Re: [ceph-users] change OSD IP it uses

2019-02-08 Thread Ashley Merrick
I just tried that, nothing showing in ceph osd ls or ceph osd tree.

Run the purge command, wiped the disk.

However after re-creating the OSD it's still trying to connect via the
external IP, I've looked to see if there is an option to specify the osd ID
in ceph-deploy to try and use another ID but does not seem to be an option.

Any other ideas?

Ashley

On Fri, Feb 8, 2019 at 8:14 PM Hector Martin  wrote:

> On 08/02/2019 20.54, Ashley Merrick wrote:
> > Yes that is all fine, the other 3 OSD's on the node work fine as
> expected,
> >
> > When I did the orginal OSD via ceph-deploy i used the external hostname
> > at the end of the command instead of the internal hostname, I then
> > deleted the OSD and zap'd the disk and re-added using the internal
> > hostname + the other 3 OSD's.
> >
> > The other 3 are using the internal IP fine, the first OSD is not.
> >
> > The config and everything else is fine as I can reboot any of the other
> > 3 OSD's and they work fine, just somewhere the osd.22 is still storing
> > the orginal hostname/ip it was given via ceph-deploy even after a rm /
> > disk zap
>
> The OSDMap stores the OSD IP, though I *think* it's supposed to update
> itself when the OSD's IP changes.
>
> If this is a new OSD and you don't care about the data (or can just let
> it rebalance away), just follow the instructions for "add/remove OSDs"
> here:
>
> http://docs.ceph.com/docs/mimic/rados/operations/add-or-rm-osds/
>
> Make sure when the OSD is gone it really is gone (nothing in 'ceph osd
> tree' or 'ceph osd ls'), e.g. 'ceph osd purge 
> --yes-i-really-mean-it' and make sure there isn't a spurious entry for
> it in ceph.conf, then re-deploy. Once you do that there is no possible
> other place for the OSD to somehow remember its old IP.
>
>
> --
> Hector Martin (hec...@marcansoft.com)
> Public Key: https://mrcn.st/pub
>
___
ceph-users mailing list
ceph-users@lists.ceph.com
http://lists.ceph.com/listinfo.cgi/ceph-users-ceph.com


Re: [ceph-users] change OSD IP it uses

2019-02-08 Thread Sage Weil
The IP that an OSD (or other non-monitor daemon) uses normally depends on 
what IP is used by the local host to reach the monitor(s).  If you want 
your OSDs to be on a different network, generally the way to do 
that is to move the monitors to that network too.

You can also try the public_network option, which lets you specify a CIDR 
network (e.g., "10.0.0.0/8").  The OSD (or other daemon) will look at all 
IPs bound to the local host and pick one that is contained by that network 
(or by one of the networks in the list--you can list multiple networks).
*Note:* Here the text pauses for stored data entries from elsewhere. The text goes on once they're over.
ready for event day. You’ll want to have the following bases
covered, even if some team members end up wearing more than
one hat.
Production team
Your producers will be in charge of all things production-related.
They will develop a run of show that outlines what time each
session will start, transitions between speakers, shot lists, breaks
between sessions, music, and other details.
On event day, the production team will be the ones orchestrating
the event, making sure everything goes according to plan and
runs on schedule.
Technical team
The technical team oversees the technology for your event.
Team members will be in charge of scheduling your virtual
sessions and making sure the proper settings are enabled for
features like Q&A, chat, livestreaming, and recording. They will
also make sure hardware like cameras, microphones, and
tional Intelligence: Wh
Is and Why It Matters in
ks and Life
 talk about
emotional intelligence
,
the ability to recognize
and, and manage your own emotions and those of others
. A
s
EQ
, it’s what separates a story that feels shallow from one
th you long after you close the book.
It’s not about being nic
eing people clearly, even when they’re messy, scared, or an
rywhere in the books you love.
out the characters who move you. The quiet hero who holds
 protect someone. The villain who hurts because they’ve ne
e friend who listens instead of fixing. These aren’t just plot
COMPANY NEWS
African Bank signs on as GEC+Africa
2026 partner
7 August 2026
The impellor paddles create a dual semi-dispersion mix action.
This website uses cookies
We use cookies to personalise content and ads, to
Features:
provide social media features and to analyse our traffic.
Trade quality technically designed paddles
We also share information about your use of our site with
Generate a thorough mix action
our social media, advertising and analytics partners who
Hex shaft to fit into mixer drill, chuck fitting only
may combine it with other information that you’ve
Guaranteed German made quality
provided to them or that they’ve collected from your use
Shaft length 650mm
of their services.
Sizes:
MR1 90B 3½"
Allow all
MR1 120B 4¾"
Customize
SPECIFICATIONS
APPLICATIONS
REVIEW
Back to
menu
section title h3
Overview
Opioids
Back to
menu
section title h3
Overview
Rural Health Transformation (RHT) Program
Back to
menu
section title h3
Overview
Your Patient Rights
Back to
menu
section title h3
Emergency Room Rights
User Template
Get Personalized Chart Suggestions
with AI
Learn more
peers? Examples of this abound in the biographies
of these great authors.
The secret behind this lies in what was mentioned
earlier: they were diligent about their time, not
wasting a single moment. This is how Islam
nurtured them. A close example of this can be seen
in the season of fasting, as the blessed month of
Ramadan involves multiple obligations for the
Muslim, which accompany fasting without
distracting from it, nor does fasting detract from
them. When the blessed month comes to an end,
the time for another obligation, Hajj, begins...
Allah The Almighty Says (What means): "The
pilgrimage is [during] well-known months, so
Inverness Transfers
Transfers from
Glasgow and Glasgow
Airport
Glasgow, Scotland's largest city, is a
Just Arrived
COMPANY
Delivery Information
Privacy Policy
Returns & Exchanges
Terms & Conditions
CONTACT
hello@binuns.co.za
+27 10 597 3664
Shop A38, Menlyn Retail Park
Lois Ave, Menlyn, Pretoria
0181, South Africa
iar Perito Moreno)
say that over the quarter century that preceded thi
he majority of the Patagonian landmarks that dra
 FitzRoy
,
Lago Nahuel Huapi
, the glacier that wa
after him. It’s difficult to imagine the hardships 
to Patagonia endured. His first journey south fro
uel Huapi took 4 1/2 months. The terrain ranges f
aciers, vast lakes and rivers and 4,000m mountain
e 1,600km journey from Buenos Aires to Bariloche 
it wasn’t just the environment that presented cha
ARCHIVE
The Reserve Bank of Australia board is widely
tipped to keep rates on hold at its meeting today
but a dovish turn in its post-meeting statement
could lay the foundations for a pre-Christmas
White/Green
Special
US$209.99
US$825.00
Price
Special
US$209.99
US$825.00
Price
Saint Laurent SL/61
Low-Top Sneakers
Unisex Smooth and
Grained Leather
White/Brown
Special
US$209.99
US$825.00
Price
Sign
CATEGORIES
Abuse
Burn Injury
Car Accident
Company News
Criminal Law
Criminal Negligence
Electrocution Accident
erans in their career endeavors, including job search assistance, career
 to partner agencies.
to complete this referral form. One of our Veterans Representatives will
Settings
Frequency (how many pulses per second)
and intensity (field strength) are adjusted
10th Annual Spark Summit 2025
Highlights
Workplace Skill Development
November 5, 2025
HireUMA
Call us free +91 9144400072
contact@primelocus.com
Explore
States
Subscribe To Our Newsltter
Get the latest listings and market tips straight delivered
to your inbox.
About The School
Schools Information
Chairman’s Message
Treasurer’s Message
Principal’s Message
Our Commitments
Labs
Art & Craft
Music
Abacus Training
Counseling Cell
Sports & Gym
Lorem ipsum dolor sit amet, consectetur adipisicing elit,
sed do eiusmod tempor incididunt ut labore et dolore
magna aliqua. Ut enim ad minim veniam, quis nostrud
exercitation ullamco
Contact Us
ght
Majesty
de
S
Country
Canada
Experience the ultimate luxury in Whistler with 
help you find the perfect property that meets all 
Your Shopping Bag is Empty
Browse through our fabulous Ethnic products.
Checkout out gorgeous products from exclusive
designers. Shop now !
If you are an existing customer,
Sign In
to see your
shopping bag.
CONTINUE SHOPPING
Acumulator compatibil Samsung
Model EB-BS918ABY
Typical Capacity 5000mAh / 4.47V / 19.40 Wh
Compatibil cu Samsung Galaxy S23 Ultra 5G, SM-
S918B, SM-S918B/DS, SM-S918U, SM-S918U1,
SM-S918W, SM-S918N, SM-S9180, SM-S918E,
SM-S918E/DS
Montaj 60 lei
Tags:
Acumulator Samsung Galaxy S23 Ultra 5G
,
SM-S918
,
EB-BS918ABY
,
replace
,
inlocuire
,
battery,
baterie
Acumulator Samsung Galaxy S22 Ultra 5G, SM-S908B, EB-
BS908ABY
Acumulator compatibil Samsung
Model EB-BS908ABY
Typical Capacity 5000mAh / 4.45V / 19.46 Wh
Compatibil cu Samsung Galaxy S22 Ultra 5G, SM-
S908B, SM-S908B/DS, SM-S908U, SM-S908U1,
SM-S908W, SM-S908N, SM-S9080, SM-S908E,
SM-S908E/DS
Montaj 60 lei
Recreating the OSD isn't necessary or related; the daemon picks a new 
IP and port each time it is started.

HTH,
sage

On Fri, 8 Feb 2019, Ashley Merrick wrote:

> I just tried that, nothing showing in ceph osd ls or ceph osd tree.
> 
> Run the purge command, wiped the disk.
> 
> However after re-creating the OSD it's still trying to connect via the
> external IP, I've looked to see if there is an option to specify the osd ID
> in ceph-deploy to try and use another ID but does not seem to be an option.
> 
> Any other ideas?
> 
> Ashley
> 
> On Fri, Feb 8, 2019 at 8:14 PM Hector Martin  wrote:
> 
> > On 08/02/2019 20.54, Ashley Merrick wrote:
> > > Yes that is all fine, the other 3 OSD's on the node work fine as
> > expected,
> > >
> > > When I did the orginal OSD via ceph-deploy i used the external hostname
> > > at the end of the command instead of the internal hostname, I then
> > > deleted the OSD and zap'd the disk and re-added using the internal
> > > hostname + the other 3 OSD's.
> > >
> > > The other 3 are using the internal IP fine, the first OSD is not.
> > >
> > > The config and everything else is fine as I can reboot any of the other
> > > 3 OSD's and they work fine, just somewhere the osd.22 is still storing
> > > the orginal hostname/ip it was given via ceph-deploy even after a rm /
> > > disk zap
> >
> > The OSDMap stores the OSD IP, though I *think* it's supposed to update
> > itself when the OSD's IP changes.
> >
> > If this is a new OSD and you don't care about the data (or can just let
> > it rebalance away), just follow the instructions for "add/remove OSDs"
> > here:
> >
> > http://docs.ceph.com/docs/mimic/rados/operations/add-or-rm-osds/
> >
> > Make sure when the OSD is gone it really is gone (nothing in 'ceph osd
> > tree' or 'ceph osd ls'), e.g. 'ceph osd purge 
> > --yes-i-really-mean-it' and make sure there isn't a spurious entry for
> > it in ceph.conf, then re-deploy. Once you do that there is no possible
> > other place for the OSD to somehow remember its old IP.
> >
> >
> > --
> > Hector Martin (hec...@marcansoft.com)
> > Public Key: https://mrcn.st/pub
> >
> 
e
___
ceph-users mailing list
ceph-users@lists.ceph.com
http://lists.ceph.com/listinfo.cgi/ceph-users-ceph.com


Re: [ceph-users] Downsizing a cephfs pool

2019-02-08 Thread Brian Topping
Thanks Marc and Burkhard. I think what I am learning is it’s best to copy 
between filesystems with cpio, if not impossible to do it any other way due to 
the “fs metadata in first pool” problem.

FWIW, the mimic docs still describe how to create a differently named cluster 
on the same hardware. But then I see 
http://lists.ceph.com/pipermail/ceph-users-ceph.com/2017-October/021560.html 
 
saying that behavior is deprecated and problematic. 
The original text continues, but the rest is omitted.